There was no difference in median BMD between HIV-positive and HIV-negative people, but there was a higher prevalence of very low BMD (T-score <2.5) in people with HIV, indicating more outliers in this group. After adjusting for sex, age, smoking, body mass index (BMI), alcohol intake, ethnicity and physical activity, HIV status was not associated with very low BMD. Regardless of HIV status, 'traditional' risk factors (older age, lower BMI, smoking and physical inactivity) were associated with low BMD. In addition, a previous AIDS-defining illness was associated with lower BMD, but ART and other HIV factors were not.

Dr Magda Thomsen and colleagues from the University of Copenhagen therefore argue that a focus on improving lifestyle factors, especially in people who have previously had an AIDS-defining condition, is also important.
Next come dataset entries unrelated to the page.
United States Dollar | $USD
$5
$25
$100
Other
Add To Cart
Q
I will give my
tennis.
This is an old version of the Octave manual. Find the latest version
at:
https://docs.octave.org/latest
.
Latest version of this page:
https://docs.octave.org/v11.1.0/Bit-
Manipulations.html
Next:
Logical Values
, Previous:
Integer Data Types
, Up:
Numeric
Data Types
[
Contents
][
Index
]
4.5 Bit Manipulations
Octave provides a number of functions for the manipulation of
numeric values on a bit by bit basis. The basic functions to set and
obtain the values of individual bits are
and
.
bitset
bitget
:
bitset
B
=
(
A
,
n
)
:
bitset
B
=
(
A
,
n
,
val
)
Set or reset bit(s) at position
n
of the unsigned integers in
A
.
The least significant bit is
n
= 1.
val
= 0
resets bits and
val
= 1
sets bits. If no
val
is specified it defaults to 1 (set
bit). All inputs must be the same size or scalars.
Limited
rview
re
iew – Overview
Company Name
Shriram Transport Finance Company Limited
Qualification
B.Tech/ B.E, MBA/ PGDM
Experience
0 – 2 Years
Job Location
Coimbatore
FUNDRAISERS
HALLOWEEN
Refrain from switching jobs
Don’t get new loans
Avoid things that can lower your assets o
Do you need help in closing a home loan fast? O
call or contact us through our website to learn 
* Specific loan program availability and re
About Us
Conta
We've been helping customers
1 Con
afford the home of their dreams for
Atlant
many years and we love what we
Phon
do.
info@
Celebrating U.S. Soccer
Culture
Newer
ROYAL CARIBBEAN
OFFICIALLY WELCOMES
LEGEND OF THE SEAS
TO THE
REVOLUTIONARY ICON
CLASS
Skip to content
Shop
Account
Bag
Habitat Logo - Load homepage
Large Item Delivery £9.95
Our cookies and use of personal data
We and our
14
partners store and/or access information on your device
Starup-Linde J et al. Management of osteoporosis in patients living with HIV – a systematic review and meta-analysis. Journal of Acquired Immune Deficiency Syndromes, 83: 1-8, 2020.

doi: 10.1097/QAI.0000000000002207

Thomsen MT et al. Prevalence of and Risk Factors for Low Bone Mineral Density Assessed by Quantitative Computed Tomography in People Living With HIVand Uninfected Controls. Journal of Acquired Immune Deficiency Syndromes, 83: 165-172, 2020.